In various immunodetection methods, such as Western blotting, immunofluorescence, and ELISA, the accuracy of the results largely depends on the selection of antibodies. 

While the initial focus is always on the choice of the primary antibody, the secondary antibody is equally important to check:

1. Sensitivity,

2. Specificity, and 

3. Clarity of detection.

Furthermore, a monoclonal secondary antibody offers the advantages of high specificity, consistent performance, and reduced background noise compared to polyclonal alternatives. 

For this, the selection of the correct monoclonal secondary antibody requires a careful study and understanding of the primary antibody’s species, isotype, compatibility, nature of the target protein, and more. This eventually helps with the decision-making process. 

In this detailed guide, you will learn about the ways to select the correct monoclonal secondary antibody for reliable and reproducible results. 

So, without a wait, let’s start!

Different Ways to Select the Correct Monoclonal Secondary Antibody

Recognition of the Species

The first step is to identify the host species of the primary antibody. This is because secondary antibodies are made to specifically recognize and bind to immunoglobulins from that species.

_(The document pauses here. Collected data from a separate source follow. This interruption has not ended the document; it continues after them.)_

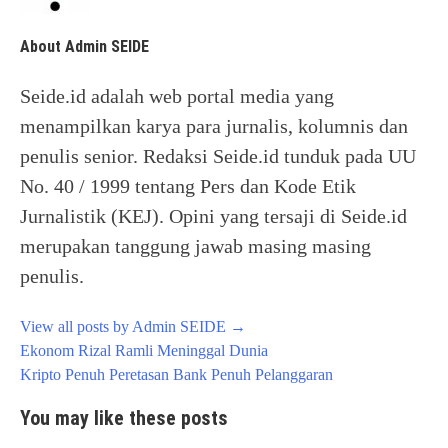
About Admin SEIDE
Seide.id adalah web portal media yang
menampilkan karya para jurnalis, kolumnis dan
penulis senior. Redaksi Seide.id tunduk pada UU
No. 40 / 1999 tentang Pers dan Kode Etik
Jurnalistik (KEJ). Opini yang tersaji di Seide.id
merupakan tanggung jawab masing masing
penulis.
View all posts by Admin SEIDE
→
Post
Ekonom Rizal Ramli Meninggal Dunia
navigation
Kripto Penuh Peretasan Bank Penuh Pelanggaran
You may like these posts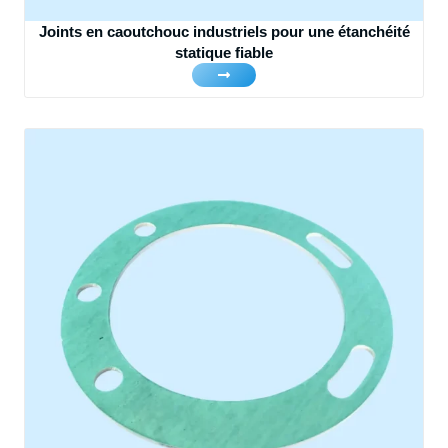
Joints en caoutchouc industriels pour une étanchéité
statique fiable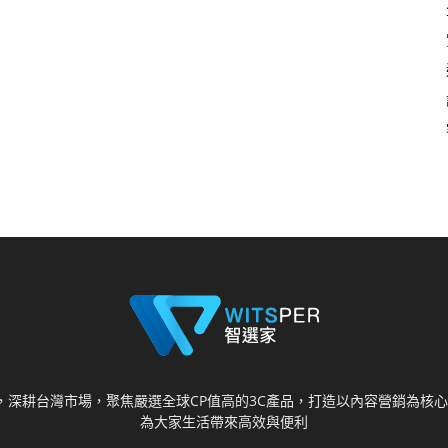
視野，深耕台灣市場，聚焦嚴選全球CP值高的3C產品，打造以內容營銷為
為大家生活帶來高效與便利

For example, if your primary antibody was raised in a mouse, you will need a secondary antibody that targets mouse immunoglobulins only. Choosing the wrong species match can result in no binding at all or unwanted cross-reactions. This will help you to prevent false signals and give accurate results. 

Isotype Specificity

Antibodies come in different isotypes such as IgG, IgM, and IgA. A monoclonal secondary antibody can be engineered to bind to only one specific isotype only.

So, after determining the species, the next step is to consider the isotype of your primary antibody. 

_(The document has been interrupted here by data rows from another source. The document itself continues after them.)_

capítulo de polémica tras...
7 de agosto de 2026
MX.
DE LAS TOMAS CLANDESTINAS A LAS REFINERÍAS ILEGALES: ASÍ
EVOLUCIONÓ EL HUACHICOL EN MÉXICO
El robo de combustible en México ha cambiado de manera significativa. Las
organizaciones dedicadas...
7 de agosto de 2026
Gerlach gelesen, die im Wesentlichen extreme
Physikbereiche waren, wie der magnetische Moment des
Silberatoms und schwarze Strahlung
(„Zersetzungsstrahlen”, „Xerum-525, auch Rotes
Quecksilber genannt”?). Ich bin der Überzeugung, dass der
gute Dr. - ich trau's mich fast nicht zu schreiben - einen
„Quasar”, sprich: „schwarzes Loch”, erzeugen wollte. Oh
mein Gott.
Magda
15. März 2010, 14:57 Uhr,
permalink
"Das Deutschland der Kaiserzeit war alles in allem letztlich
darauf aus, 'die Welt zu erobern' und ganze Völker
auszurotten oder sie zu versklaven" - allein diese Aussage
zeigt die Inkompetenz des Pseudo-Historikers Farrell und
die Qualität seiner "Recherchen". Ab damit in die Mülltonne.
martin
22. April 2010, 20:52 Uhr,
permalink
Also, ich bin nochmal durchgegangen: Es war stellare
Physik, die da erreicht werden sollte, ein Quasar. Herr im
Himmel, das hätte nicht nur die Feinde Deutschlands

For example, if your primary antibody is a mouse IgG1, selecting an anti-mouse IgG1 monoclonal secondary antibody ensures that only IgG1 antibodies are detected. This level of precision is important when you are using multiple primary antibodies from the same species, since it prevents the secondary antibody from binding to the wrong isotype and generating background signals. 

Cross-Reactivity and Adsorption 

Cross-reactivity happens when a secondary antibody binds to proteins or antibodies that it should not recognize, which creates the background noise in the results. 

To avoid this, a good-quality of monoclonal secondary antibodies are usually pre-tested (pre-adsorbed) so they don’t react with protein from other species. 

But if your sample involves more than one species, using these pre-adsorbed monoclonal antibodies is the best way to get clear and accurate results. 

Antibody Purity

The purity of a monoclonal secondary antibody has a big impact on how well it works. If the antibody is highly pure, it means there are a fewer unwanted substances that could cause problems in your experiment.

Impure antibodies may create background signals or even bind to things they shouldn’t, and this can confuse the result. 

So, it’s important to choose the antibodies that are affinity-purified and carefully tested for quality. This ensures that the antibody gives an accurate and specific result. 

Affinity and Sensitivity

High-affinity antibodies can bind tightly to their targets. This allows for the detection of even very small amounts of the primary antibody, which helps in getting stronger, clearer signals without the need for a high antibody concentrations. 

Suppliers often provide the performance data, such as dissociation constant (Kd) values, to indicate how strongly the antibody binds. 

So, choosing a secondary antibody with the right balance of affinity and sensitivity helps in getting reliable results while minimizing the background interference. 

Taking Fibronectin Monoclonal Antibody as an Example

To explain the above-mentioned points, let’s take an example of a fibronectin monoclonal antibody as the primary antibody in an immunofluorescence assay. 

If the fibronectin antibody is mouse IgG1, the secondary antibody must be an anti-mouse IgG1 monoclonal antibody conjugated to a fluorophore compatible with the microscope’s filter set. 

Selecting the wrong isotype-specific secondary antibody or one with an incompatible fluorophore could result in weak or misleading results. 

Conclusion

Choosing the correct monoclonal secondary antibody is important to achieve accurate, reproducible, and high-quality results in immunodetection experiments. 

By carefully considering the above-mentioned ways, the researchers avoid the common pitfalls and eventually improve the assay performance.